Goal of the exercise >> Exactly reproduce all the records, keeping pictures out of the copy.

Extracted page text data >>
********************

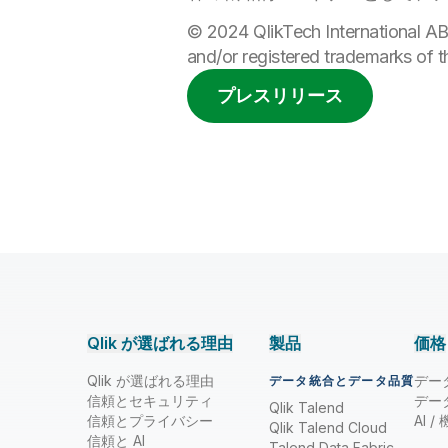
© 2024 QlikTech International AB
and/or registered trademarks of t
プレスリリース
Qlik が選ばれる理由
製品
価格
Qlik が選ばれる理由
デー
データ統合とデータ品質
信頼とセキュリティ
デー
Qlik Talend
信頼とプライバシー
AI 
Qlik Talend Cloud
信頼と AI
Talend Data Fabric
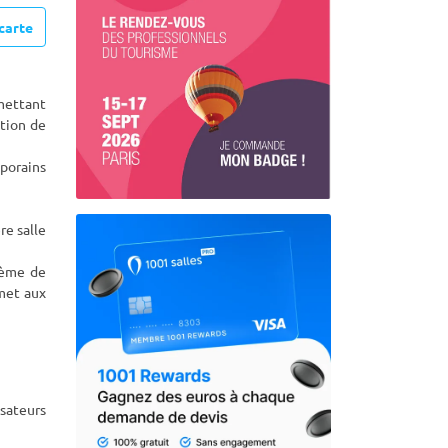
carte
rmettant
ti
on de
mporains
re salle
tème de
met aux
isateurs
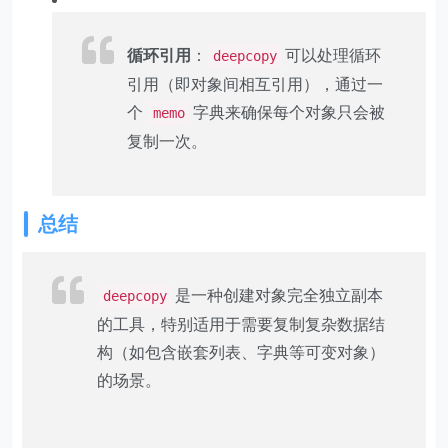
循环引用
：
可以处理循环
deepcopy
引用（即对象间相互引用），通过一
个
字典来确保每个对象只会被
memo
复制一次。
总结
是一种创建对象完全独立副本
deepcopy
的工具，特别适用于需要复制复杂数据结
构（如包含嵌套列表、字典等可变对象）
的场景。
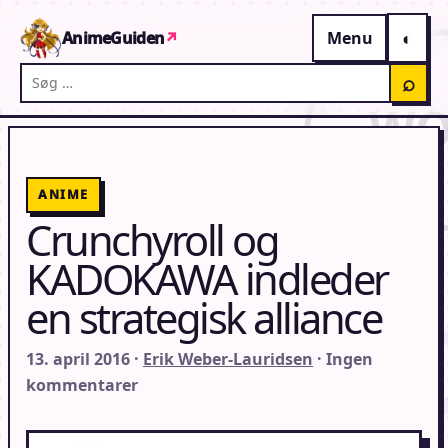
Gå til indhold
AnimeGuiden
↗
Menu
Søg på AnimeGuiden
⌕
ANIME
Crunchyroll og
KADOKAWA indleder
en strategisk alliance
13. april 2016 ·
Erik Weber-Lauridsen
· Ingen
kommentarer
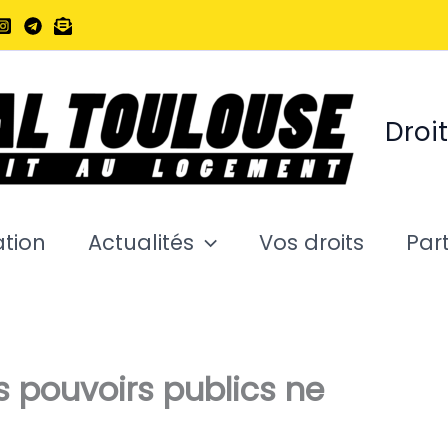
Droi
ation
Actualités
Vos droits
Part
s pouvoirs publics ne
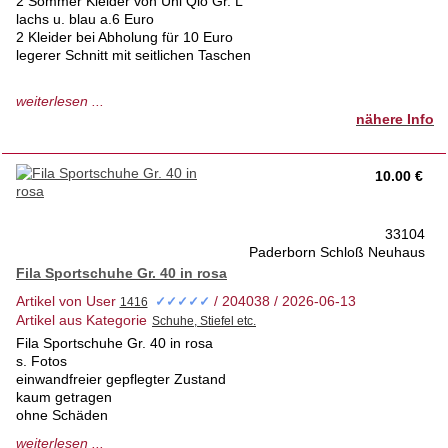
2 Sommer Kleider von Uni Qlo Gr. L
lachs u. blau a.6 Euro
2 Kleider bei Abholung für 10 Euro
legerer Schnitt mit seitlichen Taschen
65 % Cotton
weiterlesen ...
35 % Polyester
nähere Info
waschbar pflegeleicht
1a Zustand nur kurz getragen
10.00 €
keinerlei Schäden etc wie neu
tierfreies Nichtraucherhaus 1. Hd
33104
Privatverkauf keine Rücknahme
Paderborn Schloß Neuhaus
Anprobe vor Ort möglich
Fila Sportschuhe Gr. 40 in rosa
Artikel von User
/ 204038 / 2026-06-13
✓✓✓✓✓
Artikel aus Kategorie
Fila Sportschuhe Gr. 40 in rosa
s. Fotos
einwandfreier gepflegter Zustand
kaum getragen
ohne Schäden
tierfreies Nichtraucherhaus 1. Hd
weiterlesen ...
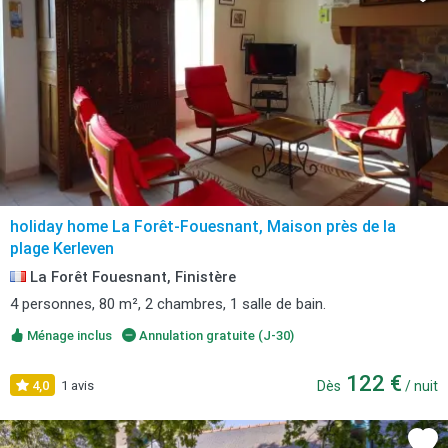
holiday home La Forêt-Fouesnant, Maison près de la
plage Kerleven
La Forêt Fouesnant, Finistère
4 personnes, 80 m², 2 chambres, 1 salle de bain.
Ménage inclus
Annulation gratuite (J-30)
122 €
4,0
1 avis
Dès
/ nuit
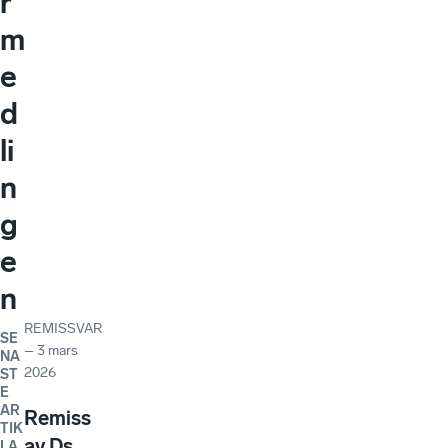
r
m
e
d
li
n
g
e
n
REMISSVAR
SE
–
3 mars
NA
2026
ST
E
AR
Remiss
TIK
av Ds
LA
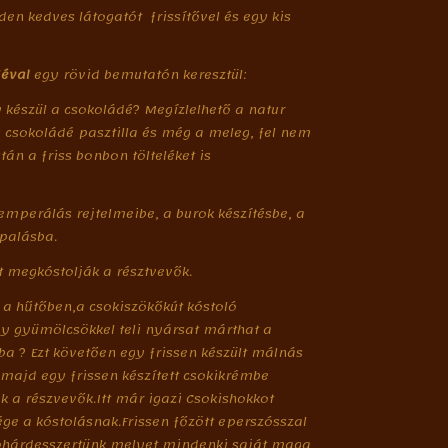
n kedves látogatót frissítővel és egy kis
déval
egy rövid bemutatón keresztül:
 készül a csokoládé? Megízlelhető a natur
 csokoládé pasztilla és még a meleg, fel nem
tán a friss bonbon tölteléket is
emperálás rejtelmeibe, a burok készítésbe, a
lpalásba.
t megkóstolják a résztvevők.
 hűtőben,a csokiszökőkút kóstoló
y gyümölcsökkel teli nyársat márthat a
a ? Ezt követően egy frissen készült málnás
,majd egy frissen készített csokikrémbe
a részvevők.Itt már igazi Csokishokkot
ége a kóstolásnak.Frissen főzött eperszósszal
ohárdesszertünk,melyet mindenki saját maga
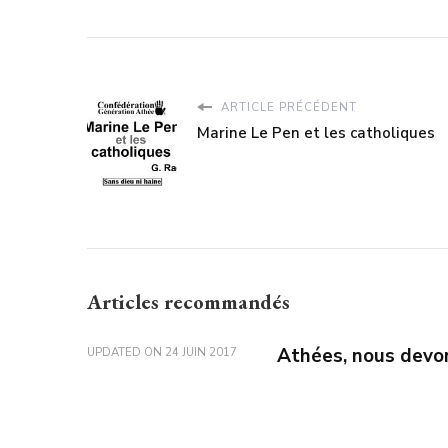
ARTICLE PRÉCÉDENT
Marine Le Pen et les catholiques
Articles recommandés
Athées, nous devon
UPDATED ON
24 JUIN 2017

********************

Exercise output >>
© 2024 QlikTech International AB
and/or registered trademarks of t
プレスリリース
Qlik が選ばれる理由
製品
価格
Qlik が選ばれる理由
デー
データ統合とデータ品質
信頼とセキュリティ
デー
Qlik Talend
信頼とプライバシー
AI 
Qlik Talend Cloud
信頼と AI
Talend Data Fabric
carte
rmettant
ti
on de
mporains
re salle
tème de
met aux
isateurs
循环引用
：
可以处理循环
deepcopy
引用（即对象间相互引用），通过一
个
字典来确保每个对象只会被
memo
复制一次。
总结
是一种创建对象完全独立副本
deepcopy
的工具，特别适用于需要复制复杂数据结
构（如包含嵌套列表、字典等可变对象）
的场景。
Gå til indhold
AnimeGuiden
↗
Menu
Søg på AnimeGuiden
⌕
ANIME
Crunchyroll og
KADOKAWA indleder
en strategisk alliance
13. april 2016 ·
Erik Weber-Lauridsen
· Ingen
kommentarer
Droi
ation
Actualités
Vos droits
Part
s pouvoirs publics ne
2 Sommer Kleider von Uni Qlo Gr. L
lachs u. blau a.6 Euro
2 Kleider bei Abholung für 10 Euro
legerer Schnitt mit seitlichen Taschen
65 % Cotton
weiterlesen ...
35 % Polyester
nähere Info
waschbar pflegeleicht
1a Zustand nur kurz getragen
10.00 €
keinerlei Schäden etc wie neu
tierfreies Nichtraucherhaus 1. Hd
33104
Privatverkauf keine Rücknahme
Paderborn Schloß Neuhaus
Anprobe vor Ort möglich
Fila Sportschuhe Gr. 40 in rosa
Artikel von User
/ 204038 / 2026-06-13
✓✓✓✓✓
Artikel aus Kategorie
Fila Sportschuhe Gr. 40 in rosa
s. Fotos
einwandfreier gepflegter Zustand
kaum getragen
ohne Schäden
tierfreies Nichtraucherhaus 1. Hd
weiterlesen ...
holiday home La Forêt-Fouesnant, Maison près de la
plage Kerleven
La Forêt Fouesnant, Finistère
4 personnes, 80 m², 2 chambres, 1 salle de bain.
Ménage inclus
Annulation gratuite (J-30)
122 €
4,0
1 avis
Dès
/ nuit
r
m
e
d
li
n
g
e
n
REMISSVAR
SE
–
3 mars
NA
2026
ST
E
AR
Remiss
TIK
av Ds
LA
n kedves látogatót frissítővel és egy kis
déval
egy rövid bemutatón keresztül:
 készül a csokoládé? Megízlelhető a natur
 csokoládé pasztilla és még a meleg, fel nem
tán a friss bonbon tölteléket is
emperálás rejtelmeibe, a burok készítésbe, a
lpalásba.
t megkóstolják a résztvevők.
 hűtőben,a csokiszökőkút kóstoló
y gyümölcsökkel teli nyársat márthat a
a ? Ezt követően egy frissen készült málnás
,majd egy frissen készített csokikrémbe
a részvevők.Itt már igazi Csokishokkot
ége a kóstolásnak.Frissen főzött eperszósszal
ohárdesszertünk,melyet mindenki saját maga
ARTICLE PRÉCÉDENT
Marine Le Pen et les catholiques
Articles recommandés
Athées, nous devon
UPDATED ON
24 JUIN 2017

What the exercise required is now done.